Hey Himuro, you can't judge an rpg by it's battle length.
You can have a turn-based rpg where every encounter takes TEN MINUTES. But if they're all visible encounters and if there's only 5 encounters per dungeon and they're all unique challenging setups...that's fine. Now those are extremes, but the idea is you can have longer battles if you have fewer battles and they are more challenging. Nothing wrong with that at all. Obsidian is no Doublefine. They have years of experience in rpgs. I think they probably have a good idea about what they are doing.
Disagree.
Slow battles are usually a tried and true manner of evaluating battle system depth. Battles should feel efficient, fast, and fun. A turn lasting almost a minute is always bad news no matter how you slice it. If turns are that slow, imagine what else is inefficient. All you have to do is look at similar cases like FFIX and DQ8 which lack the mechanics of its predecessors. Slow battles, are usually a good indicator of what to expect from the game play. By comparison, fast paced turn based battles USUALLY can tell you the developer did a lot of other things right, like making the game fun to play and look at - something you do in rpgs for 40+ hours - with layered mechanical depth.
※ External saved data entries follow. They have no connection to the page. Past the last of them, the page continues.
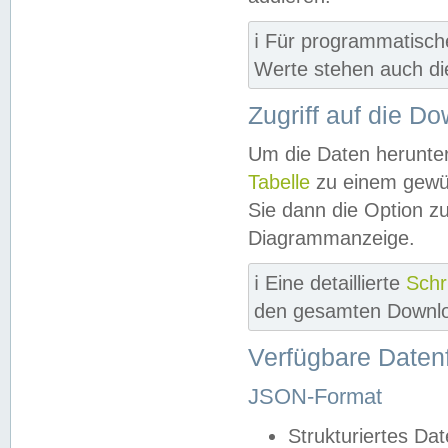
ℹ️ Für programmatisch
Werte stehen auch d
Zugriff auf die D
Um die Daten herunter
Tabelle
zu einem gewün
Sie dann die Option z
Diagrammanzeige.
ℹ️ Eine detaillierte
Schr
den gesamten Downlo
Verfügbare Daten
JSON-Format
Strukturiertes Da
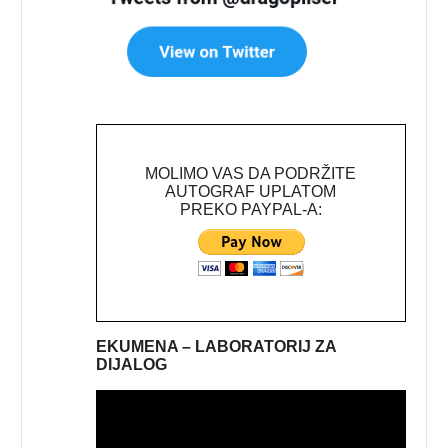
MOLIMO VAS DA PODRŽITE
AUTOGRAF UPLATOM
PREKO PAYPAL-A:
EKUMENA – LABORATORIJ ZA
DIJALOG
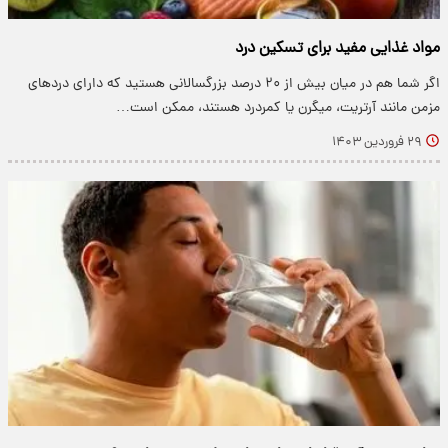
مواد غذایی مفید برای تسکین درد
اگر شما هم در میان بیش از ۲۰ درصد بزرگسالانی هستید که دارای دردهای
مزمن مانند آرتریت، میگرن یا کمردرد هستند، ممکن است…
۲۹ فروردین ۱۴۰۳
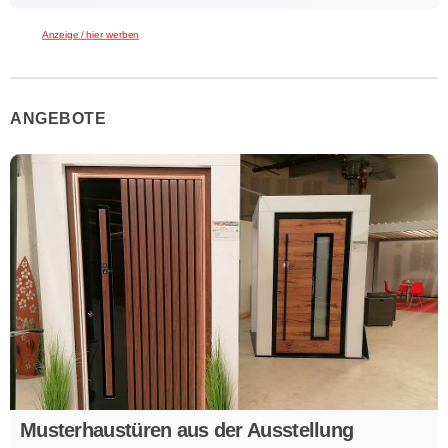
Anzeige / hier werben
ANGEBOTE
Musterhaustüren aus der Ausstellung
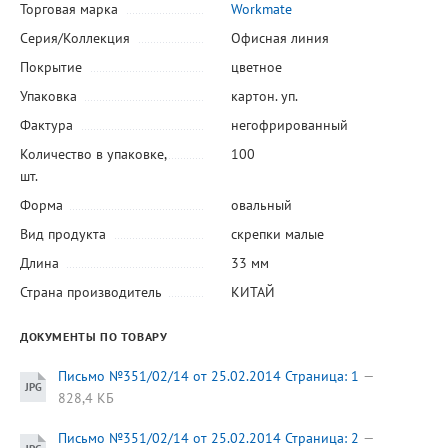
Торговая марка
Workmate
Серия/Коллекция
Офисная линия
Покрытие
цветное
Упаковка
картон. уп.
Фактура
негофрированный
Количество в упаковке,
100
шт.
Форма
овальный
Вид продукта
скрепки малые
Длина
33 мм
Страна производитель
КИТАЙ
ДОКУМЕНТЫ ПО ТОВАРУ
Письмо №351/02/14 от 25.02.2014 Страница: 1
828,4 КБ
Письмо №351/02/14 от 25.02.2014 Страница: 2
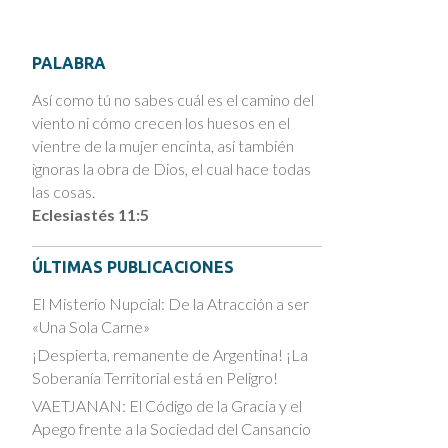
PALABRA
Así como tú no sabes cuál es el camino del
viento ni cómo crecen los huesos en el
vientre de la mujer encinta, así también
ignoras la obra de Dios, el cual hace todas
las cosas.
Eclesiastés 11:5
ÚLTIMAS PUBLICACIONES
El Misterio Nupcial: De la Atracción a ser
«Una Sola Carne»
¡Despierta, remanente de Argentina! ¡La
Soberanía Territorial está en Peligro!
VAETJANAN: El Código de la Gracia y el
Apego frente a la Sociedad del Cansancio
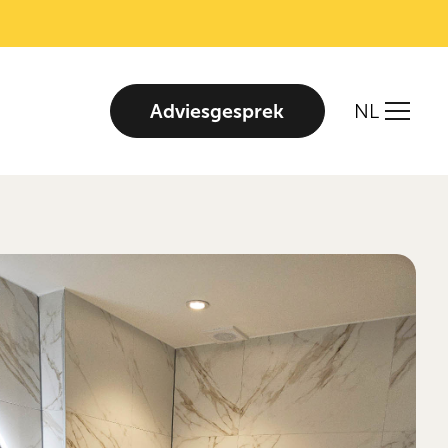
Adviesgesprek
NL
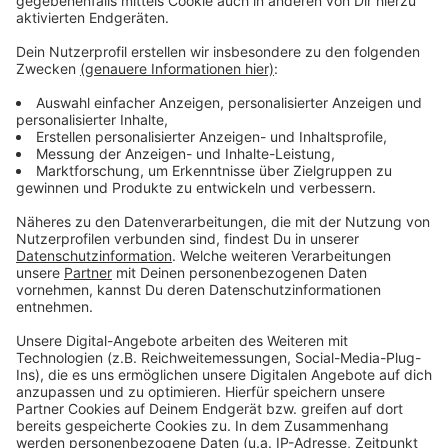
Das bringt auch Straßensperrungen mit sich. Wann und
wo die Stadt Straßen und Parkplätze dichtmacht,
haben wir euch auf rl.de zusammengefasst.
Anzeige
Weitere Meldungen aus Leverkusen
Anzeige
Malerische Ideen für Leverkusens Innenstadt
A1 in Leverkusen am Wochenende vollgesperrt
Demo für Leverkusener Arbeitsrechte am 01. Mai
Anzeige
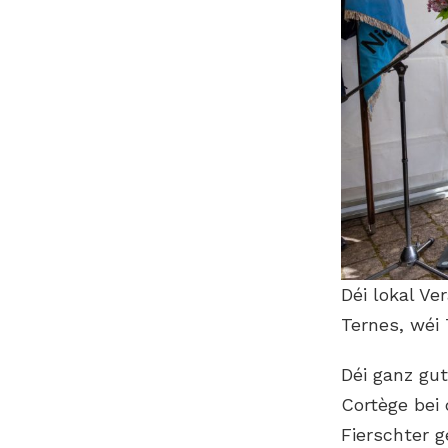
Déi lokal V
Ternes, wéi 
Déi ganz gu
Cortège bei
Fierschter 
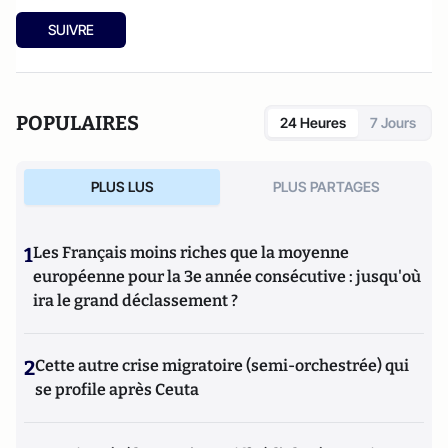
SUIVRE
POPULAIRES
24 Heures
7 Jours
PLUS LUS
PLUS PARTAGES
1
Les Français moins riches que la moyenne
européenne pour la 3e année consécutive : jusqu'où
ira le grand déclassement ?
2
Cette autre crise migratoire (semi-orchestrée) qui
se profile après Ceuta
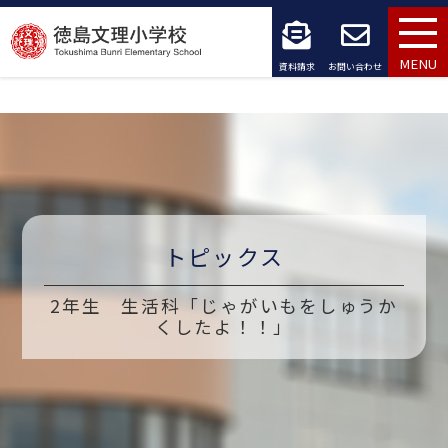
コ
ン
MENU
資料請求
お問い合わせ
テ
ン
ツ
へ
ス
トピックス
キ
2年生 生活科「じゃがいもをしゅうか
ッ
くしたよ！！」
プ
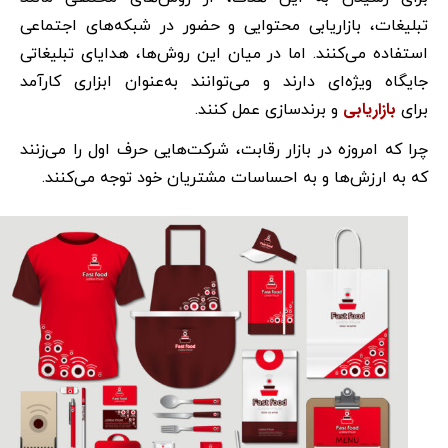
تبلیغات، بازاریابی محتوایی و حضور در شبکه‌های اجتماعی
استفاده می‌کنند. اما در میان این روش‌ها، هدایای تبلیغاتی
جایگاه ویژه‌ای دارند و می‌توانند به‌عنوان ابزاری کارآمد
بازاریابی
برای
و برندسازی عمل کنند.
چرا که امروزه در بازار رقابت، شرکت‌هایی حرف اول را می‌زنند
که به ارزش‌ها و به احساسات مشتریان خود توجه می‌کنند.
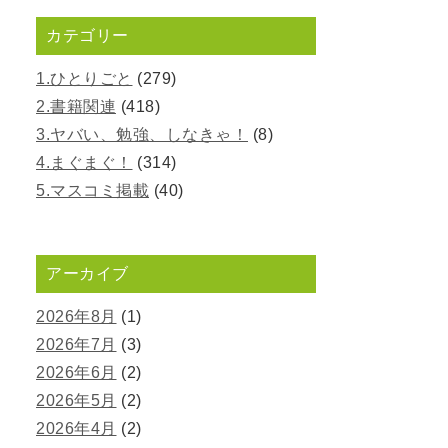
カテゴリー
1.ひとりごと
(279)
2.書籍関連
(418)
3.ヤバい、勉強、しなきゃ！
(8)
4.まぐまぐ！
(314)
5.マスコミ掲載
(40)
アーカイブ
2026年8月
(1)
2026年7月
(3)
2026年6月
(2)
2026年5月
(2)
2026年4月
(2)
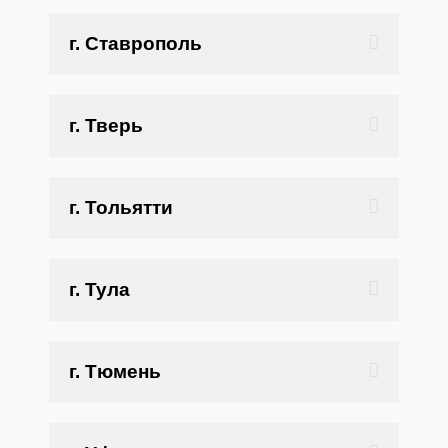
г. Ставрополь
г. Тверь
г. Тольятти
г. Тула
г. Тюмень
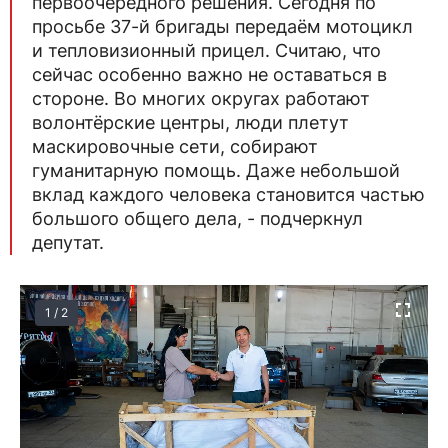
первоочередного решения. Сегодня по
просьбе 37-й бригады передаём мотоцикл
и тепловизионный прицел. Считаю, что
сейчас особенно важно не оставаться в
стороне. Во многих округах работают
волонтёрские центры, люди плетут
маскировочные сети, собирают
гуманитарную помощь. Даже небольшой
вклад каждого человека становится частью
большого общего дела, - подчеркнул
депутат.
1 / 2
This matters A LOT. For me it is the first thing to look at when playing an RPG, like how I try to notice how floaty jumps are in a plat former. If you're going to be doing it a lot in a game you had better make it fast and easy as fuck to get through.
One minute turns?

Ain't got no time for that shit.
Put it another way. What is an old RPG series with slow as molasses battles and little depth (in its single player campaign)? Pokemon. Name me one slow battle system with mechanical depth. More often than not, slow battles mean "this game is for children" and usually that is on the mark.